There’s Something Inside That’s Stirring

There’s always been times in my life where words simply could not capture what I held inside me. I write. It’s my life, my blood. But not all writing is the same. An essay can express a thought. A story can express an idea, a feeling. But what can express something that’s past a thought, that’s more than a feeling?

29. Poetry

I’m not a master poet. I used to write poetry a lot, but now I rarely ever write a verse. Rhyming couplets were always what drew my interest most, but I’ve experimented with stanzas and free-style and even haikus. Sometimes I’ve even written poetry just for the sake of it. Now it only seems I ever speak it if I’m truly at a loss for what’s inside me.

I’m trying to be thankful, but I’m starting to feel bitter and impatient. I’m trying to be friendly, but sometimes I just feel used, or else insincere. I don’t like feeling either. It’s like my life is so focused in some direction whose magnitude I can’t measure, at an angle I can’t discern, that I feel juxtaposed between two extremes, caught in a field that pulls me in every direction while pushing me down. It’s an unpleasant feeling. It’ll pass soon enough.

The worst part of this indecision is that indecision is a fuse inside me. It takes the whole of my thoughts and strings them together in such ways I can’t relate to. Those things that can draw me from my brooding depths are those things that help me least, but it’s those things I need most that bring it all back to me. And of those activities that I do, all this extra, unnecessary thinking leaves me either exhausted or distracted or precariously both.

Have you ever felt full of energy but unable to move? Or full of motion but lacking the energy behind it? It feels like living in a state of contradiction, in that everything you stand for has taken a seat, but you’re still left standing. Have you ever felt like this? Am I the only one trapped in this psychological mess?

I’ve been reading stories lately that accentuate fatal flaws. I’d like to write a post about that some time, I think it’d be interesting, but I’m still thinking what I’d say. What is my fatal flaw? I can’t decide between indecision and overthinking. Perhaps I can’t decide because I’m indecisive. Perhaps I can’t decide because I’m overthinking the issue. It’s really one of those. It must be. And to apply either to life is hapless and hopeless.

They work well for math. Indecision can be crippling, but at least it lets me question things with an open mind, try both approaches to see what works. Overthinking lets me drift into that moment wherein all the numbers make sense and the answers flow forth without much thinking. It’s a moment of understanding that guides me across the paper.

It’s that understanding that eludes me.

I crave knowledge, and I crave wisdom, but I don’t crave blanket facts or generalizations. I crave understanding. Physics, what has always made me love physics, is that it lets me understand the world. What I love about math is that it’s not subjective–what’s true is true, and within that is where I find some relief from my whirling mind where everything is simultaneously real and imaginary, is at once a dream and reality.

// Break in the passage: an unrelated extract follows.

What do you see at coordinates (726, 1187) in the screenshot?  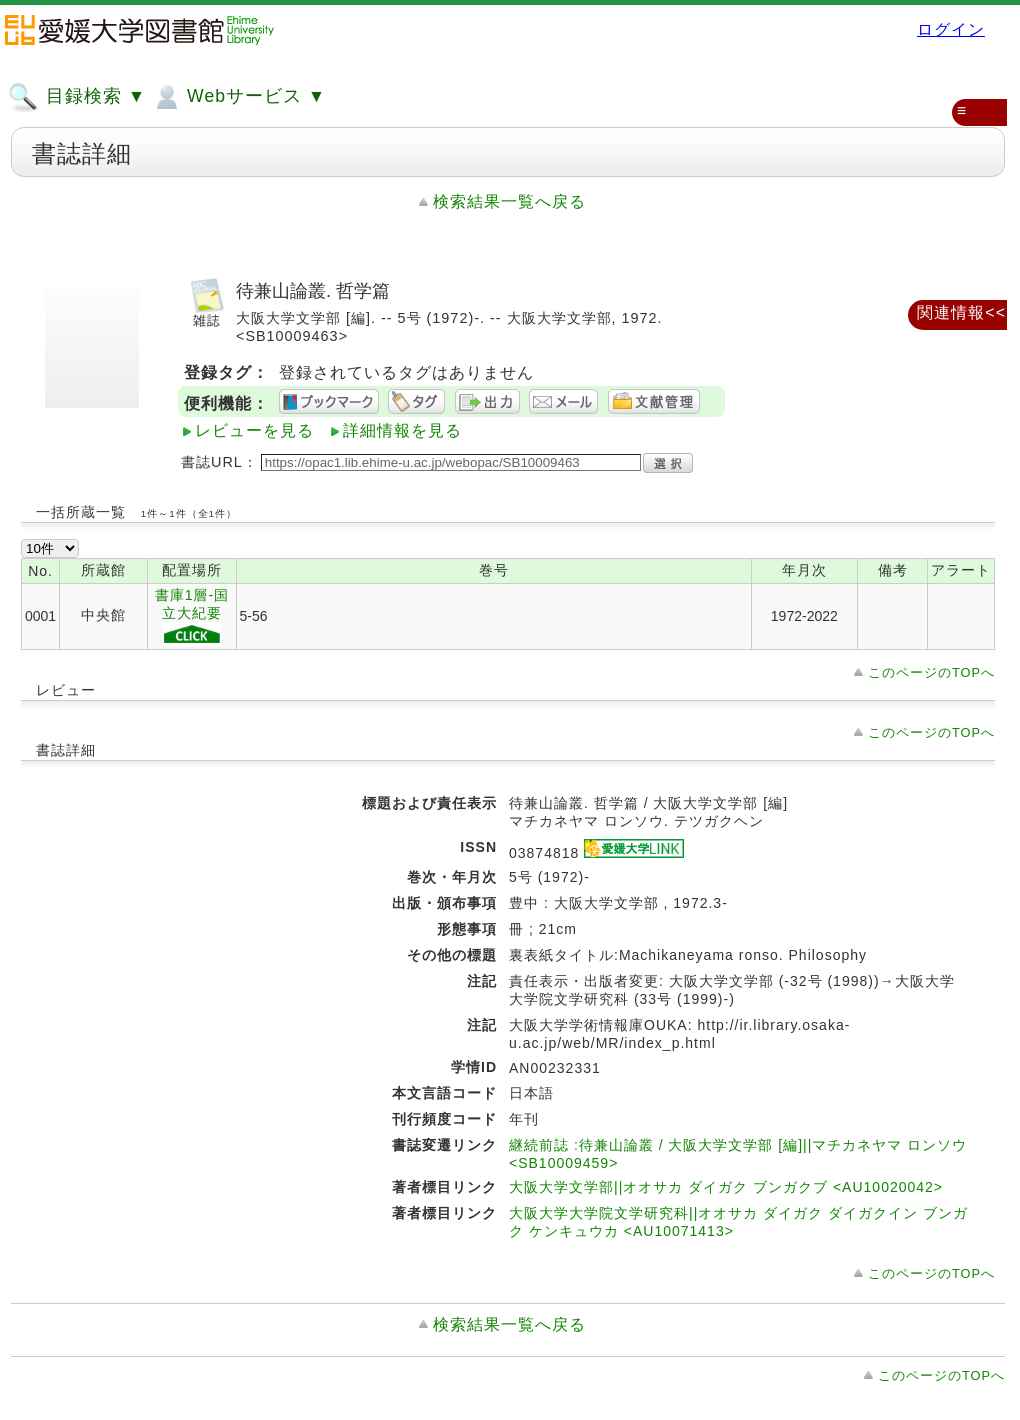 I see `大阪大学文学部||オオサカ ダイガク ブンガクブ <AU10020042>` at bounding box center [726, 1187].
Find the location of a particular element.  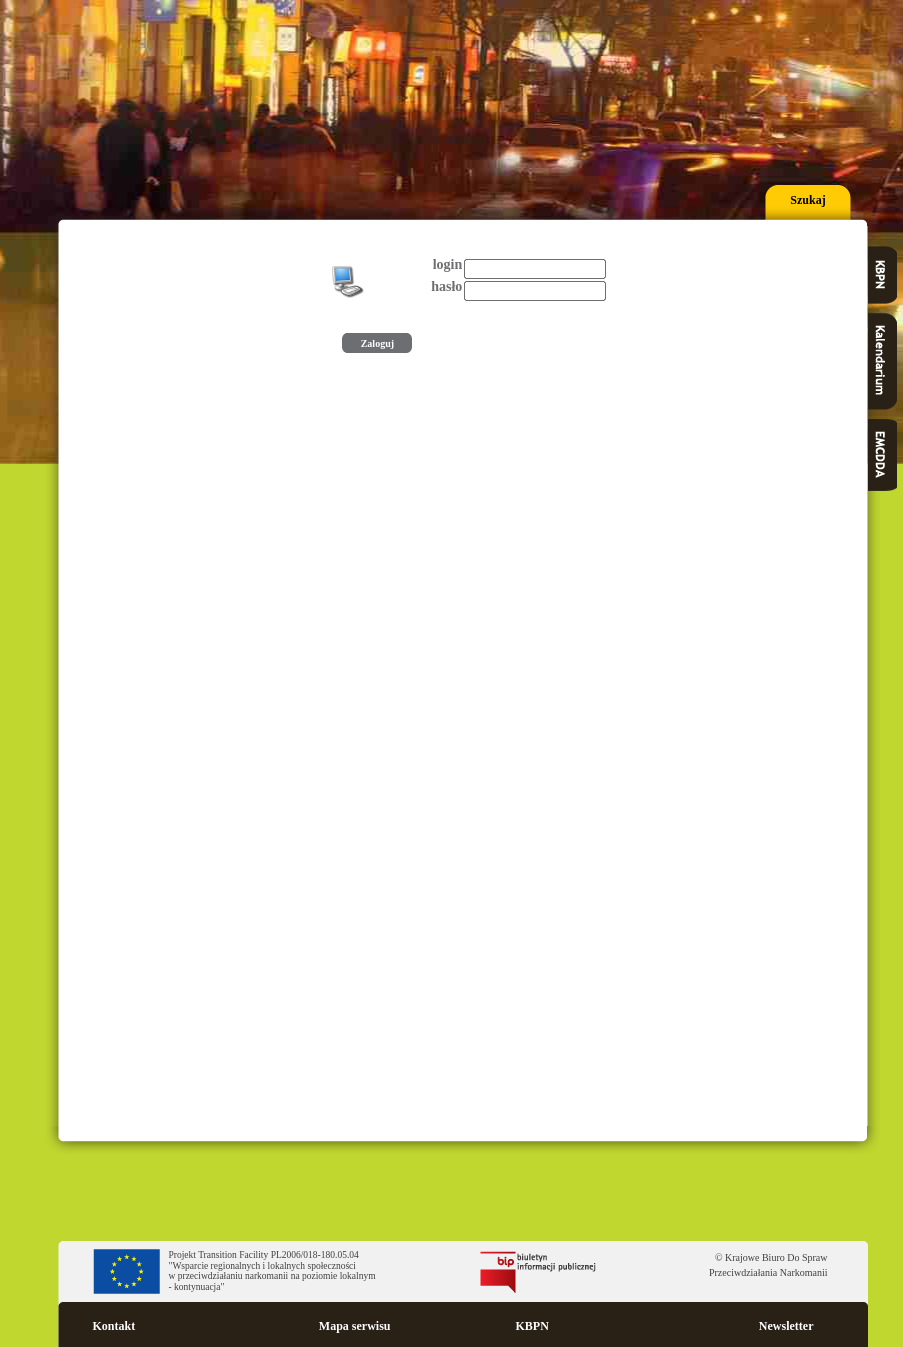 KBPN is located at coordinates (532, 1326).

So when everything inside me is yearning to get out, but when I don’t know what I’m even trying to say, there’s poetry. There’s cadence. Rhythm. Breath and motion. It’s a dance, one that carries us each along in our way.

It’s those footsteps I’m looking for, waiting for the end of this song to play.

So today, when I’m too confused to think about anything else, I’m thankful for poetry.


4 thoughts on “There’s Something Inside That’s Stirring

  1. The thing most notable about poetry, and how it isn’t seen, is its inherent quality of always being adequate, unless seen otherwise by the writer. With or without rhyme, with or without flow, with or without structure, poetry is never “(qualitatively) bad,” nor is it ever good.

    It can be beautiful, it can be disdainful, but even so it never is anything more than what an author chooses to write and a reader chooses to read.

    In that sense it’s interesting that I playfully call my collection of poems (which isn’t really a collection at all) “mediocre verse,” of course referencing the critics that panned Oscar Wilde’s first bundle.

    I think that does say a lot about the nature of poetry. There is no denying Wilde was a linguistic and literary genius, that he was exceptional beyond recognition and that he was “the fullest and most complete Lord of language of perhaps the last millenia,” as Stephen Fry described him.

    And this man’s verse was mediocre, at best. Still, it conveyed messages beautifully and inspired thousands of his peers (among some of the greatest writers known to this age), all while holding the charm of a work worthy of Wilde.

    I’m not even sure why I started rambling about this, but I think it really also applies to many of what is otherwise written or said. Opinion can be flawed, fact can be misrepresented and clarity can be void. Still, as long as a line says what the author truly means for it to say, it cannot be bad to have it been said.

    And so I’m not only thankful for poetry, but also for its ability to convey what remains without speech. To show us what we would be, were we only words to be read.

    Great post.

    • Thank you, Iced. I truly appreciate your response; it was thoughtful and definitely made me think some more, and that’s something I think you know I adore. I always love reading your replies and I hope that the others who read my posts will read yours as well.

  2. I liked your poem Darren. You really described optimism about the future yet a large amount of uncertainty. You ought to write more poems.